You don't want to read this.


This is a personal blog. That’s why it’s going up on Sunday. If you’re looking for a bit of cheery, angsty entertainment, that’s what tomorrow’s for (and do come back for that; it promises to be good).

I wasn’t going to blog about the anniversary of the September 11, 2001 terrorist attacks. This isn’t A Pius Man. I’ve been avoiding Facebook and Twitter all day. I’m not going to any of the various memorial services and public commemorations. It just feels wrong to stand in a crowd of mourners and hear people talk about What This Meant To Our Country, or What God Has To Say About This. I’ve never cared much for nationalism, because America for me has always been a nation of ideas, and it rises or falls with them—so what should I care about the dirt?
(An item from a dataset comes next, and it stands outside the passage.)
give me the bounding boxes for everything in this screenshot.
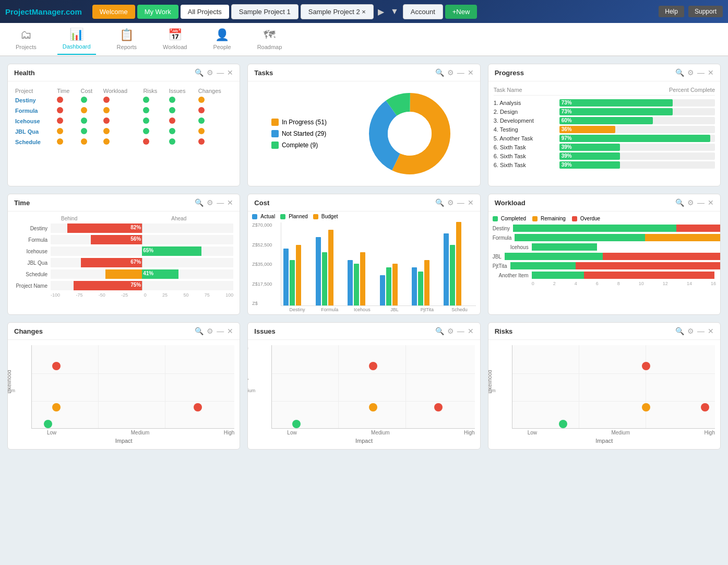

And I have about as clear an idea of what God has to say about the whole thing as I’m likely to get any time soon, because I’ve asked him over and over, and listened very carefully, and it seems he’s said all he’s going to say for now.

I don’t have strong personal memories of the day of the attacks. I was in California, not New York. I remember getting up for school at 5:45 a.m. and hearing that the first plane had struck—I immediately thought of a plane that accidentally hit the Empire State Building in the 1940s. The first tower fell as I was driving to class, and I remember shouting at the car radio when word came down about the Pentagon—“What are they, morons?” I knew it was intentional by then, but these had to be the stupidest terrorists on earth. I remember talking to a friend outside a classroom before the first class started, and a teacher stepping out to tell us the second tower had fallen. My high school was in the flight path of an international airport, and I remember the eerie silence as flights were grounded, broken in late afternoon as I was doing my calculus homework by the unfamiliar snarl of a military jet passing overhead. I went still, and just listened.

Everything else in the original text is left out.